§ THE PROBLEM
Retype, exactly as they appear below, the lines between the line holding "PHOTO DU CAP BON" and the line holding "accesibilidad y calidad", both ends included.

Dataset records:
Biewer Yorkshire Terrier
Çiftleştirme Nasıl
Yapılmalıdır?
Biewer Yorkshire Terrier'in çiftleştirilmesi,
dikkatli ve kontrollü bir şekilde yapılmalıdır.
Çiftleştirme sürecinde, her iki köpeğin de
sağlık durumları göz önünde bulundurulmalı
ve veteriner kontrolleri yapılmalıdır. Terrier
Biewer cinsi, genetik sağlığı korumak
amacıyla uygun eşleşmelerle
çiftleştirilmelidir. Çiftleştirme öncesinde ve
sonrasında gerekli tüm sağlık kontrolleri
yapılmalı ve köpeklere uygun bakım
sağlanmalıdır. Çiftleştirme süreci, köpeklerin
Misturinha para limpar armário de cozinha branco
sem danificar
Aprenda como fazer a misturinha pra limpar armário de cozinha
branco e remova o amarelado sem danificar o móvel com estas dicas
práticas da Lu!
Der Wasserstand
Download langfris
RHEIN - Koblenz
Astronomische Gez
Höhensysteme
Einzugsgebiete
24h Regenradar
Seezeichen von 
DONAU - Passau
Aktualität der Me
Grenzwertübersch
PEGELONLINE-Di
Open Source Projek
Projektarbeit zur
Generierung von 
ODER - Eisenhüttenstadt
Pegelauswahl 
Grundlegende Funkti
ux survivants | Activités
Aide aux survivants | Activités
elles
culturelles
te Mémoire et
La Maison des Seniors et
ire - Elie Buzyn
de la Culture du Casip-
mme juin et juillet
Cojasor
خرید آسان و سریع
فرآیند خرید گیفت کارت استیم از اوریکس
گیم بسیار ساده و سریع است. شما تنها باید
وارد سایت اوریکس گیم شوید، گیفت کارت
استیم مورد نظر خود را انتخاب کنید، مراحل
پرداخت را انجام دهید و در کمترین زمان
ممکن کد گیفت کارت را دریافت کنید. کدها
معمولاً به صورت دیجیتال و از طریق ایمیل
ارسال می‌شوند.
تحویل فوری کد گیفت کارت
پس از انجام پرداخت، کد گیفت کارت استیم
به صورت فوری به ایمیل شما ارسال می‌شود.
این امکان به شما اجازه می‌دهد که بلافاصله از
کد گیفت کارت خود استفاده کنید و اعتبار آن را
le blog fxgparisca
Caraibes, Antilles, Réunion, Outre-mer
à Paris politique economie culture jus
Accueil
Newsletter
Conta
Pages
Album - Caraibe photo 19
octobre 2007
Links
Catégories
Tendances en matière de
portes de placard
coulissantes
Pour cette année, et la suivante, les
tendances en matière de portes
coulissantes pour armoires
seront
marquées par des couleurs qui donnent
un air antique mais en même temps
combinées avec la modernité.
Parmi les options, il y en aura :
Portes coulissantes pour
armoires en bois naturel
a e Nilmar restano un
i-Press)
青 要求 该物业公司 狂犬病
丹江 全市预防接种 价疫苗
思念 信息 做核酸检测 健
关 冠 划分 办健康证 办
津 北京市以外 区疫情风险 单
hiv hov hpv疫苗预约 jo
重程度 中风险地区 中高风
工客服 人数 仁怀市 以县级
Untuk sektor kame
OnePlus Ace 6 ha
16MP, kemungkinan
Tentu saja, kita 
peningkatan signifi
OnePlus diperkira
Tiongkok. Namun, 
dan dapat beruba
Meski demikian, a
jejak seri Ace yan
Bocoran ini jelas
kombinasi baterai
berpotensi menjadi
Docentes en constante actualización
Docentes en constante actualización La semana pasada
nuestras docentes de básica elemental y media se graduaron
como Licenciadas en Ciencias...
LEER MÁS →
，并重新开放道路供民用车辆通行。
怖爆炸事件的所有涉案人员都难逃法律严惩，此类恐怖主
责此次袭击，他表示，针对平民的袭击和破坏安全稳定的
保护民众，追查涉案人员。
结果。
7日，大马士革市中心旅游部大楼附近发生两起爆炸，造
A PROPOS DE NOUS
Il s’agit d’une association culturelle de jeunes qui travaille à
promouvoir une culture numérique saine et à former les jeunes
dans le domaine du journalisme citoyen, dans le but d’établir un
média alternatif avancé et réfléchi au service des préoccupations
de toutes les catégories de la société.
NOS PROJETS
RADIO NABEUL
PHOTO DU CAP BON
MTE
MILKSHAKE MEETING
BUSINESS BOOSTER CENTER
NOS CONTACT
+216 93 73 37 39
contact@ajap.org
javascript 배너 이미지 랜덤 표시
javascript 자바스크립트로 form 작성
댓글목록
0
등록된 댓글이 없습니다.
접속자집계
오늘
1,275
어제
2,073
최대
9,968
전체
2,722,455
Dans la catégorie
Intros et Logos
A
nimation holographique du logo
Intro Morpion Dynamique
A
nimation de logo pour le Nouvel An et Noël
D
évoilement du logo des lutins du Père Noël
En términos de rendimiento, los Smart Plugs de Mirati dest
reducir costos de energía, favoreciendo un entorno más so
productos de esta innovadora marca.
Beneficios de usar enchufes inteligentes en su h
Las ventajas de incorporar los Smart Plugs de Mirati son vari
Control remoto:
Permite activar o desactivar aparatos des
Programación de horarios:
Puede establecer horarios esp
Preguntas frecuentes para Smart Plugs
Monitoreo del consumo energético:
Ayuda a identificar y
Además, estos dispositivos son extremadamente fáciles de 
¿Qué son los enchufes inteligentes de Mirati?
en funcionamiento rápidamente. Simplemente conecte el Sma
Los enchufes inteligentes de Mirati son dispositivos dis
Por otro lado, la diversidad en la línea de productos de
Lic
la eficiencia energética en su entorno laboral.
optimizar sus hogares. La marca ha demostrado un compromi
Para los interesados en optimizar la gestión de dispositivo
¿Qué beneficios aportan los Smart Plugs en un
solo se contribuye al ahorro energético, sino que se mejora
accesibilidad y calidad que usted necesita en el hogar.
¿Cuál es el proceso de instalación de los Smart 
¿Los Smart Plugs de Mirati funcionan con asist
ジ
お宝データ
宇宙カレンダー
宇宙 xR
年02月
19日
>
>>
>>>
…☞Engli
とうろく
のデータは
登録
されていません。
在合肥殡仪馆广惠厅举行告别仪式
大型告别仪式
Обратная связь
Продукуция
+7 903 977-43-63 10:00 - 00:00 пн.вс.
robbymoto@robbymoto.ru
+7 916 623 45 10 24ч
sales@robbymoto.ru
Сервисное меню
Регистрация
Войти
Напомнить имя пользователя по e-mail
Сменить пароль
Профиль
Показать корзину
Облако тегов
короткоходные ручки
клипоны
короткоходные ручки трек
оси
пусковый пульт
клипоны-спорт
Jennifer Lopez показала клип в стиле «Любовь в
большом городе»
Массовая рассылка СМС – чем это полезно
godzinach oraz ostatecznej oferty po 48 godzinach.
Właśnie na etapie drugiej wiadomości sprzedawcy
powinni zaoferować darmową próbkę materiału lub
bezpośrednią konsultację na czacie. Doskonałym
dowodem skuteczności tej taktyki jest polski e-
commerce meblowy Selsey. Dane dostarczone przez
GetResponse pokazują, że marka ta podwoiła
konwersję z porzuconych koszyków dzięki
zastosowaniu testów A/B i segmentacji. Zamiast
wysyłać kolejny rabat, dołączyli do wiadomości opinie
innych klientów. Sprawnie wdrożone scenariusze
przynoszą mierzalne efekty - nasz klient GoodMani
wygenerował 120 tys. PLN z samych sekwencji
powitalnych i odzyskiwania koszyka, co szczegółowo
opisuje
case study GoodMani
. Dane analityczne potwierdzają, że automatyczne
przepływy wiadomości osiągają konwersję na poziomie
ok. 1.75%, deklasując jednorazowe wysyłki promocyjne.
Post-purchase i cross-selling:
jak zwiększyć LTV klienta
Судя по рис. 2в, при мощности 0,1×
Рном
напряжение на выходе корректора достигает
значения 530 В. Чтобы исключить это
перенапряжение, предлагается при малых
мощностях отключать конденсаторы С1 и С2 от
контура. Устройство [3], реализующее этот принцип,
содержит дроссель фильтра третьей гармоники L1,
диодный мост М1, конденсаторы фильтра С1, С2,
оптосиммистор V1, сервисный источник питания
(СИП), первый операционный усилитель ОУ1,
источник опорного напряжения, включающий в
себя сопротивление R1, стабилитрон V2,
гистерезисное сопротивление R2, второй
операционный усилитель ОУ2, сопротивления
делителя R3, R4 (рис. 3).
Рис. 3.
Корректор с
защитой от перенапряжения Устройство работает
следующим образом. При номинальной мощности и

§ RESPONSE
PHOTO DU CAP BON
MTE
MILKSHAKE MEETING
BUSINESS BOOSTER CENTER
NOS CONTACT
+216 93 73 37 39
contact@ajap.org
javascript 배너 이미지 랜덤 표시
javascript 자바스크립트로 form 작성
댓글목록
0
등록된 댓글이 없습니다.
접속자집계
오늘
1,275
어제
2,073
최대
9,968
전체
2,722,455
Dans la catégorie
Intros et Logos
A
nimation holographique du logo
Intro Morpion Dynamique
A
nimation de logo pour le Nouvel An et Noël
D
évoilement du logo des lutins du Père Noël
En términos de rendimiento, los Smart Plugs de Mirati dest
reducir costos de energía, favoreciendo un entorno más so
productos de esta innovadora marca.
Beneficios de usar enchufes inteligentes en su h
Las ventajas de incorporar los Smart Plugs de Mirati son vari
Control remoto:
Permite activar o desactivar aparatos des
Programación de horarios:
Puede establecer horarios esp
Preguntas frecuentes para Smart Plugs
Monitoreo del consumo energético:
Ayuda a identificar y
Además, estos dispositivos son extremadamente fáciles de 
¿Qué son los enchufes inteligentes de Mirati?
en funcionamiento rápidamente. Simplemente conecte el Sma
Los enchufes inteligentes de Mirati son dispositivos dis
Por otro lado, la diversidad en la línea de productos de
Lic
la eficiencia energética en su entorno laboral.
optimizar sus hogares. La marca ha demostrado un compromi
Para los interesados en optimizar la gestión de dispositivo
¿Qué beneficios aportan los Smart Plugs en un
solo se contribuye al ahorro energético, sino que se mejora
accesibilidad y calidad que usted necesita en el hogar.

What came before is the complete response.